Татьяна Поздняева - Воланд и Маргарита
Поэтому Иешуа и не воскресает «в третий день по Писании». Он переходит в трансцендентность видений, галлюцинаций, внешне сохраняя подобие физического воскресения, о чем свидетельствуют следы побоев. Но Иешуа физически не воскрес – он перешел в загробный мир таким, каким его видел мастер при жизни в Ершалаиме. К Пилату и Ивану Бездомному Иешуа является только в видениях. При этом происходит и некоторый маскарад. Как следует из повествования мастера, Иешуа был похоронен в новом хитоне, специально взятом для этой цели похоронной бригадой. Остальных преступников хоронили обнаженными. Но Пилат видит в своем сне «оборванного философа». Ивану снится «какой-то молодой человек в разорванном хитоне» (с. 811). В общем, Иешуа предстает перед всеми, кто интересуется им, в своем ершалаимском обличии.

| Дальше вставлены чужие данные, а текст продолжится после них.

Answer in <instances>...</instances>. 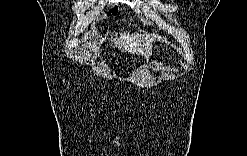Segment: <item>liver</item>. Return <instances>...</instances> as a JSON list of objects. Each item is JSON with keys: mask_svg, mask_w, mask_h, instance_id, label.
I'll return each instance as SVG.
<instances>
[{"mask_svg": "<svg viewBox=\"0 0 247 156\" xmlns=\"http://www.w3.org/2000/svg\"><path fill=\"white\" fill-rule=\"evenodd\" d=\"M103 40H109L114 44V47H118V49H122L123 52H128L131 54H137L145 56L146 59H148L150 50H151V42L152 38L144 40L143 35L139 33L129 34V33H121L120 37L115 35V38L111 37L110 39L107 38V35H105V38Z\"/></svg>", "mask_w": 247, "mask_h": 156, "instance_id": "obj_1", "label": "liver"}]
</instances>
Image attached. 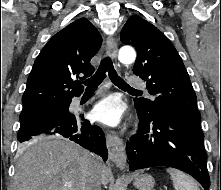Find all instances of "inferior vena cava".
Wrapping results in <instances>:
<instances>
[{"instance_id": "obj_1", "label": "inferior vena cava", "mask_w": 221, "mask_h": 190, "mask_svg": "<svg viewBox=\"0 0 221 190\" xmlns=\"http://www.w3.org/2000/svg\"><path fill=\"white\" fill-rule=\"evenodd\" d=\"M103 163L99 157L94 156L89 169V177L86 185V190H101V171Z\"/></svg>"}]
</instances>
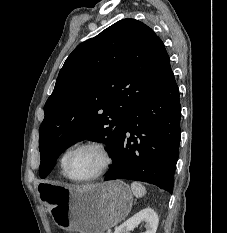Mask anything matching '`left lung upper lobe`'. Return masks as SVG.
Masks as SVG:
<instances>
[{"mask_svg":"<svg viewBox=\"0 0 227 233\" xmlns=\"http://www.w3.org/2000/svg\"><path fill=\"white\" fill-rule=\"evenodd\" d=\"M171 73L154 31L123 19L78 45L59 72L40 126V177L77 141L104 142L114 157L132 108L158 90Z\"/></svg>","mask_w":227,"mask_h":233,"instance_id":"5c2ea615","label":"left lung upper lobe"}]
</instances>
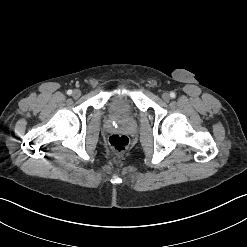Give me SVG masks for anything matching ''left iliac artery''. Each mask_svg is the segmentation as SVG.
<instances>
[{
  "mask_svg": "<svg viewBox=\"0 0 247 247\" xmlns=\"http://www.w3.org/2000/svg\"><path fill=\"white\" fill-rule=\"evenodd\" d=\"M170 97H171V98H175V97H176V94H175L174 92H171V93H170Z\"/></svg>",
  "mask_w": 247,
  "mask_h": 247,
  "instance_id": "1",
  "label": "left iliac artery"
}]
</instances>
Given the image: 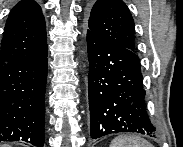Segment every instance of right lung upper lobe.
<instances>
[{"instance_id": "1", "label": "right lung upper lobe", "mask_w": 183, "mask_h": 147, "mask_svg": "<svg viewBox=\"0 0 183 147\" xmlns=\"http://www.w3.org/2000/svg\"><path fill=\"white\" fill-rule=\"evenodd\" d=\"M47 50L46 25L40 6L22 0L11 10L4 28L0 68L25 62Z\"/></svg>"}]
</instances>
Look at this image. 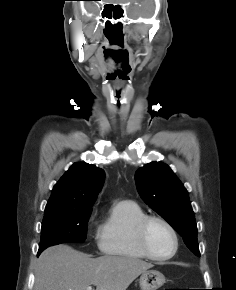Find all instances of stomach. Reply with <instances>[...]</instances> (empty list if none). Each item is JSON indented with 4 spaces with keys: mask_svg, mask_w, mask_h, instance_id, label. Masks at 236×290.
<instances>
[{
    "mask_svg": "<svg viewBox=\"0 0 236 290\" xmlns=\"http://www.w3.org/2000/svg\"><path fill=\"white\" fill-rule=\"evenodd\" d=\"M165 281V276L156 270L144 271L139 278L141 290H157Z\"/></svg>",
    "mask_w": 236,
    "mask_h": 290,
    "instance_id": "0dacf381",
    "label": "stomach"
}]
</instances>
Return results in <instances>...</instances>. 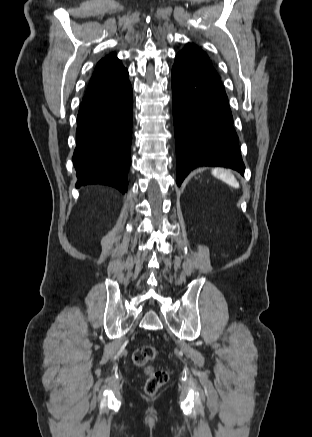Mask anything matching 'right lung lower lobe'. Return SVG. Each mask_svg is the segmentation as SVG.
I'll return each mask as SVG.
<instances>
[{"instance_id": "right-lung-lower-lobe-1", "label": "right lung lower lobe", "mask_w": 312, "mask_h": 437, "mask_svg": "<svg viewBox=\"0 0 312 437\" xmlns=\"http://www.w3.org/2000/svg\"><path fill=\"white\" fill-rule=\"evenodd\" d=\"M132 87L128 72L108 88L84 97L77 117L73 164L76 187L108 185L127 191L132 141Z\"/></svg>"}]
</instances>
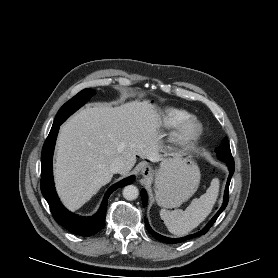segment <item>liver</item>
<instances>
[{"label": "liver", "mask_w": 278, "mask_h": 278, "mask_svg": "<svg viewBox=\"0 0 278 278\" xmlns=\"http://www.w3.org/2000/svg\"><path fill=\"white\" fill-rule=\"evenodd\" d=\"M160 115L149 101L118 107L95 104L78 111L62 125L56 145L54 176L64 205L81 208L113 177L111 163L121 157L127 174L136 156L156 162L162 151Z\"/></svg>", "instance_id": "1"}]
</instances>
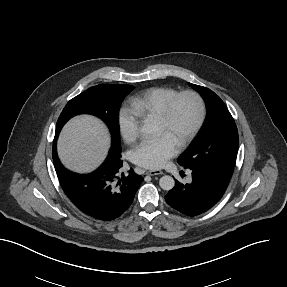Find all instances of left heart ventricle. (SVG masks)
<instances>
[{"mask_svg": "<svg viewBox=\"0 0 287 287\" xmlns=\"http://www.w3.org/2000/svg\"><path fill=\"white\" fill-rule=\"evenodd\" d=\"M196 117L195 102L189 97H184L177 102L170 125L165 127L160 123L157 124V135L168 137L178 146L193 126Z\"/></svg>", "mask_w": 287, "mask_h": 287, "instance_id": "1", "label": "left heart ventricle"}]
</instances>
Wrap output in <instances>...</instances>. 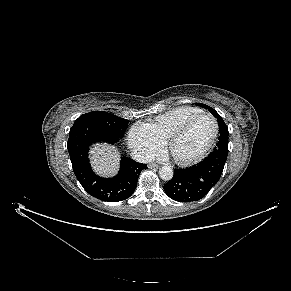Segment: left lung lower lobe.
I'll return each mask as SVG.
<instances>
[{
    "label": "left lung lower lobe",
    "mask_w": 291,
    "mask_h": 291,
    "mask_svg": "<svg viewBox=\"0 0 291 291\" xmlns=\"http://www.w3.org/2000/svg\"><path fill=\"white\" fill-rule=\"evenodd\" d=\"M228 154V139L219 137L217 147L200 164L174 169L173 178L164 185L165 193L178 202H192L205 197L219 181Z\"/></svg>",
    "instance_id": "1"
}]
</instances>
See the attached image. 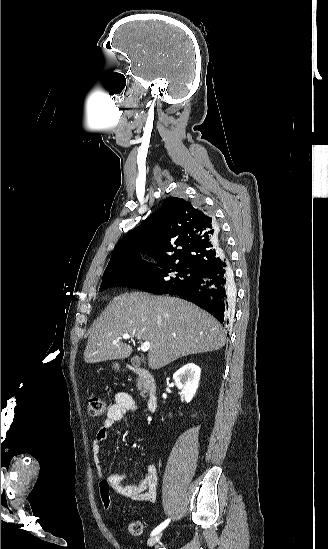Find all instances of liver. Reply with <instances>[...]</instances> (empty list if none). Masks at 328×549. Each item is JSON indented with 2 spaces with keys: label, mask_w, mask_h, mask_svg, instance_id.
Wrapping results in <instances>:
<instances>
[{
  "label": "liver",
  "mask_w": 328,
  "mask_h": 549,
  "mask_svg": "<svg viewBox=\"0 0 328 549\" xmlns=\"http://www.w3.org/2000/svg\"><path fill=\"white\" fill-rule=\"evenodd\" d=\"M88 335L85 363L127 359L133 349L123 343L122 335H132L149 341L150 369H161L187 355L218 351L226 341L219 321L210 313L178 297L148 293L115 297Z\"/></svg>",
  "instance_id": "liver-1"
}]
</instances>
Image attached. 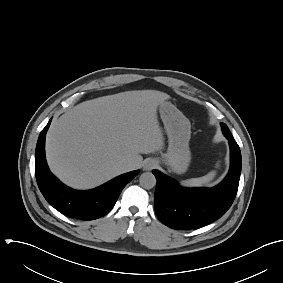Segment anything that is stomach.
Segmentation results:
<instances>
[{"label":"stomach","mask_w":283,"mask_h":283,"mask_svg":"<svg viewBox=\"0 0 283 283\" xmlns=\"http://www.w3.org/2000/svg\"><path fill=\"white\" fill-rule=\"evenodd\" d=\"M161 120L168 136V149L161 160L171 171L184 173L191 160L189 141L191 125L189 120L173 104L162 102L159 106Z\"/></svg>","instance_id":"0dacf381"}]
</instances>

Но это сны, в них могут происходить и замещения. Однако Булгаков настаивает на «оборванности» Иешуа, подчеркивая, что Пилат и Иван видят Иешуа Га-Ноцри периода «до казни», им нужен ершалаимский Иешуа. Тем не менее Иешуа пребывает в лунном мире, и его просьбы Воланду небезразличны. Мастер, как известно, «не заслужил света» (с. 776). Не потому ли, что, «узнав» Иешуа, он не захотел этого «света», призрачного и мертвого?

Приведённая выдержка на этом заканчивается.